Entries supplied -
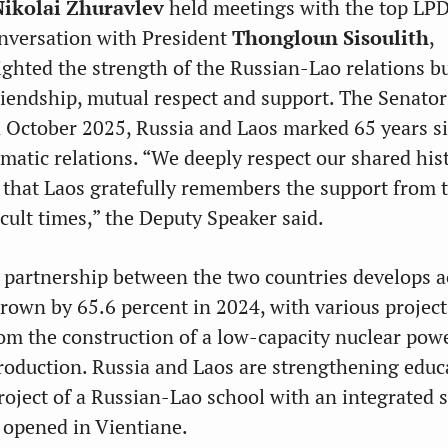
Nikolai Zhuravlev
held meetings with the top LP
conversation with President
Thongloun Sisoulith
,
ighted the strength of the Russian-Lao relations bu
riendship, mutual respect and support. The Senator
 October 2025, Russia and Laos marked 65 years s
omatic relations. “We deeply respect our shared his
t that Laos gratefully remembers the support from 
cult times,” the Deputy Speaker said.
 partnership between the two countries develops ac
grown by 65.6 percent in 2024, with various project
rom the construction of a low-capacity nuclear pow
production. Russia and Laos are strengthening educ
project of a Russian-Lao school with an integrated 
 opened in Vientiane.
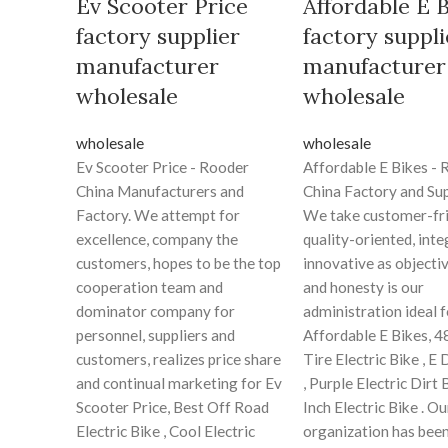
Ev Scooter Price
Affordable E 
factory supplier
factory suppli
manufacturer
manufacturer
wholesale
wholesale
wholesale
wholesale
Ev Scooter Price - Rooder
Affordable E Bikes -
China Manufacturers and
China Factory and Sup
Factory. We attempt for
We take customer-fri
excellence, company the
quality-oriented, inte
customers, hopes to be the top
innovative as objecti
cooperation team and
and honesty is our
dominator company for
administration ideal f
personnel, suppliers and
Affordable E Bikes, 4
customers, realizes price share
Tire Electric Bike , E 
and continual marketing for Ev
, Purple Electric Dirt 
Scooter Price, Best Off Road
Inch Electric Bike . Ou
Electric Bike , Cool Electric
organization has bee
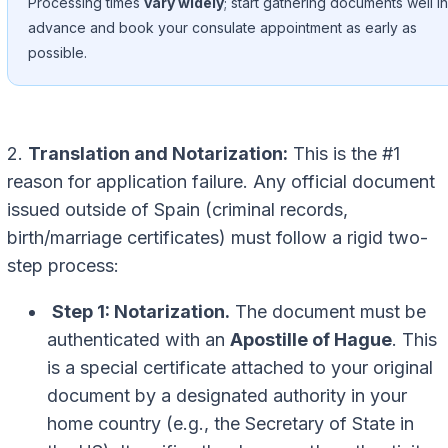
Processing times
vary widely
; start gathering documents well in
advance and book your consulate appointment as early as
possible.
2.
Translation and Notarization:
This is the #1
reason for application failure. Any official document
issued outside of Spain (criminal records,
birth/marriage certificates) must follow a rigid two-
step process:
Step 1: Notarization.
The document must be
authenticated with an
Apostille of Hague
. This
is a special certificate attached to your original
document by a designated authority in your
home country (e.g., the Secretary of State in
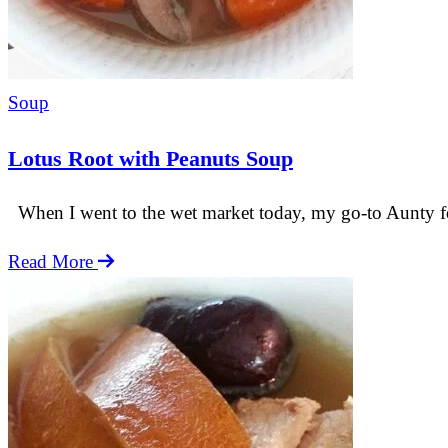
Soup
Lotus Root with Peanuts Soup
When I went to the wet market today, my go-to Aunty for f
Lotus
Read More
Root
with
Peanuts
Soup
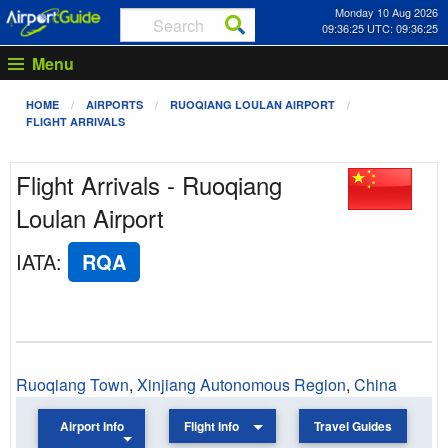
Monday 10 Aug 2026
09:36:25 UTC: 09:36:25
Menu
HOME
AIRPORTS
RUOQIANG LOULAN AIRPORT
FLIGHT ARRIVALS
Flight Arrivals - Ruoqiang
Loulan Airport
IATA
:
RQA
Ruoqiang Town
,
Xinjiang Autonomous Region
,
China
Airport Info
Flight Info
Travel Guides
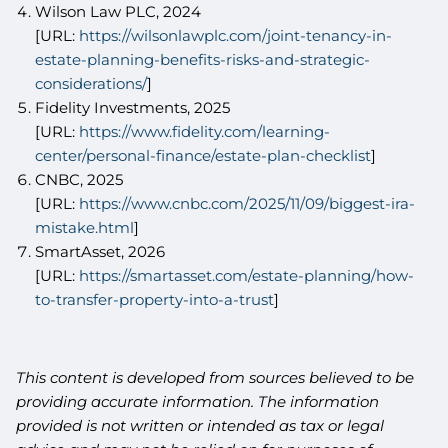
Wilson Law PLC, 2024
[URL:
https://wilsonlawplc.com/joint-tenancy-in-
estate-planning-benefits-risks-and-strategic-
considerations/
]
Fidelity Investments, 2025
[URL:
https://www.fidelity.com/learning-
center/personal-finance/estate-plan-checklist
]
CNBC, 2025
[URL:
https://www.cnbc.com/2025/11/09/biggest-ira-
mistake.html
]
SmartAsset, 2026
[URL:
https://smartasset.com/estate-planning/how-
to-transfer-property-into-a-trust
]
This content is developed from sources believed to be
providing accurate information. The information
provided is not written or intended as tax or legal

Task item - Going line by line through the entries above, count each line that has the word "from", then state the count alone.

Answer to this exercise - 2